Ndifornyen wears a tan pants and jacket, with a dark shirt on under and a black beanie. Ket wears black pants a jacket, a gray sweater and a blue scarf. Mulligan has a black sweater and jacket, with a tan bottom. Basden has on a black suit jacket and pant, with a pink undershirt.
Akemnji Ndifornyen, Tim Key, Carey Mulligan and Tom Basden attend the premiere of The Ballad of Wallis Island (Photo courtesy of George Pimentel/Shutterstock for Sundance Film Festival) (George Pimentel/Shutterstock for Sundance Film Festival/George Pimentel/Shutterstock for Sundance Film Festival)

However, Charles has an underlying motive. The big gig is actually in commemoration of his late wife Marie, a McGyer Mortimer superfan herself, on the fifth anniversary of her passing. While Charles maintains his jolly demeanor, his tell — rapid blinking — cues the audience into the introspective moments he thinks of Marie and subsides his emotion.

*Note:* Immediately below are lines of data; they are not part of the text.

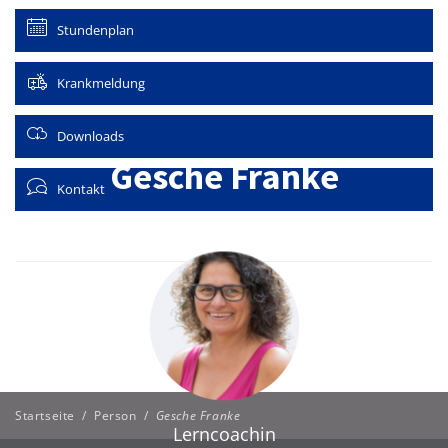
Stundenplan
Krankmeldung
Downloads
Gesche Franke
Kontakt
Startseite
/
Person
/
Gesche Franke
Lerncoachin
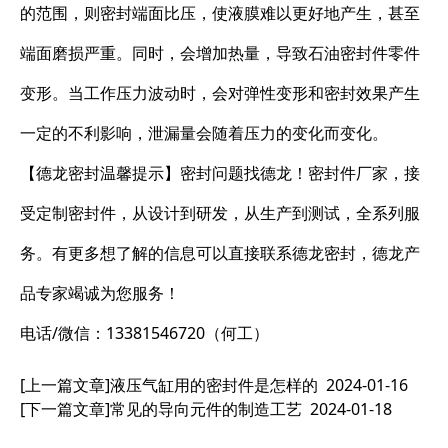
的范围，则密封端面比压，使液膜难以更好地产生，甚至
端面磨损严重。同时，会增加热量，导致石油密封件零件
变形。当工作压力波动时，会对弹性变形和密封效果产生
一定的不利影响，泄漏量会随着压力的变化而变化。
【德龙密封温馨提示】密封问题找德龙！密封件厂家，接
受定制密封件，从设计到研发，从生产到测试，全系列服
务。有更多想了解的信息可以直接联系德龙密封，德龙产
品专家竭诚为您服务！
电话/微信：13381546720（何工）
[上一篇文章]
液压气缸用的密封件是怎样的
2024-01-16
[下一篇文章]
常见的导向元件的制造工艺
2024-01-18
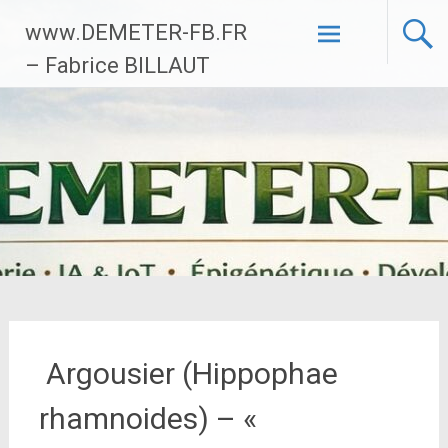
Aller
www.DEMETER-FB.FR
au
contenu
– Fabrice BILLAUT
principal
Argousier (Hippophae
rhamnoides) – «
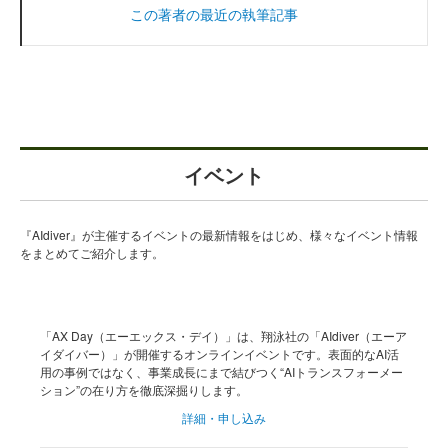
この著者の最近の執筆記事
イベント
『AIdiver』が主催するイベントの最新情報をはじめ、様々なイベント情報
をまとめてご紹介します。
「AX Day（エーエックス・デイ）」は、翔泳社の「AIdiver（エーア
イダイバー）」が開催するオンラインイベントです。表面的なAI活
用の事例ではなく、事業成長にまで結びつく“AIトランスフォーメー
ション”の在り方を徹底深掘りします。
詳細・申し込み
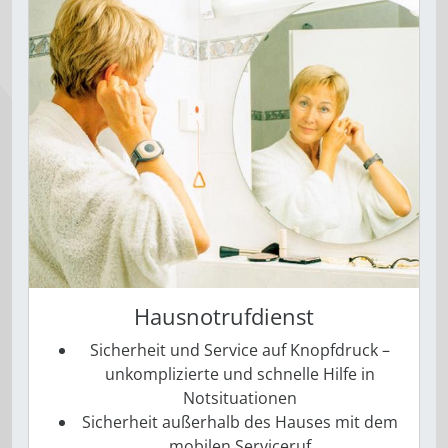
Hausnotrufdienst
Sicherheit und Service auf Knopfdruck –
unkomplizierte und schnelle Hilfe in
Notsituationen
Sicherheit außerhalb des Hauses mit dem
mobilen Serviceruf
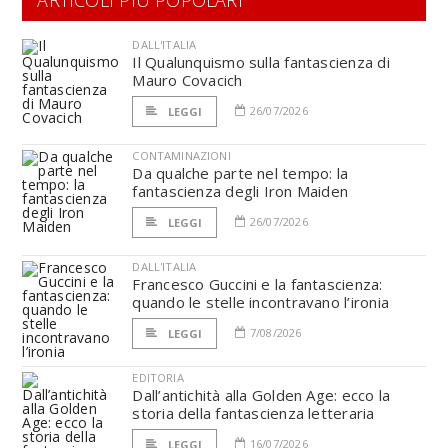
DALL'ITALIA
Il Qualunquismo sulla fantascienza di
Mauro Covacich
26/07/2026
LEGGI
CONTAMINAZIONI
Da qualche parte nel tempo: la
fantascienza degli Iron Maiden
26/07/2026
LEGGI
DALL'ITALIA
Francesco Guccini e la fantascienza:
quando le stelle incontravano l’ironia
7/08/2026
LEGGI
EDITORIA
Dall’antichità alla Golden Age: ecco la
storia della fantascienza letteraria
16/07/2026
LEGGI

The film becomes a beautiful medley of the former couple and bandmates facing their past together, broken by the comedic reliefs of Charles and sprinklings of his hidden emotions. There are, of course, the tense rehearsal scenes as the two who have gone on different paths, one, a solo artist, and the other, a new chutney business owner, do not see eye to eye.

The global star, McGwyer, becomes easily defensive of his new materials. He argues that although he made a commercial song, he himself is NOT, in fact, commercial. Although the audience never hears his solo work, the album cover for “Feat.” with money thrown in the air as McGwyer is sat on a throne with overly photoshopped teeth, perhaps gives a clue.

And then, you can almost feel the “happily-ever-after” on the horizon. The tension drops for the island’s biggest uncelebrated holiday, Seaman’s Day. Against the ocean bluffs, the trio releases lanterns with written wishes into the sunset sky. Charles may just realize his dream of reuniting the band and romance within McGwyer Mortimer.

The three sit on white stones. There are gray mountains in the background. They look cold and are holding white sheets.
Tom Basden as Herb McGwyer, Carey Mulligan as Nell Mortimer and Tim Key as Charles in "The Ballad of Wallis Island" (Photo courtesy of Focus Features) (Courtesy of Focus Features © 20/Courtesy of Focus Features © 20)

Well, without revealing the entire movie, I hate to burst the bubble of the hopeless romantics, but things unravel quickly and we are brought back to what I believe the film to really be about — these two men, Charles and McGwyer, who in all their opposing natures, trying to grapple with the same thing: a lost past.

The film’s final stretch is full of equally laughable moments between Key and Basden’s characters alongside more emotional sentiment as the two characters grieve their pasts, eventually together. Although there isn’t your typical fairytale happy-ending, the finale is equally satisfying. It has all the ingredients of a feel-good movie with the perfect mix of comedy and a heartfelt backstory. You’ll leave with the warm fuzzies as you wipe the remnants of a watery eye.

Perhaps that is why it felt a bit more commercial itself than the usual bite of a Sundance indie. But likely that’s what they’re hoping for as the film preps for its theater release with Focus Features on March 28.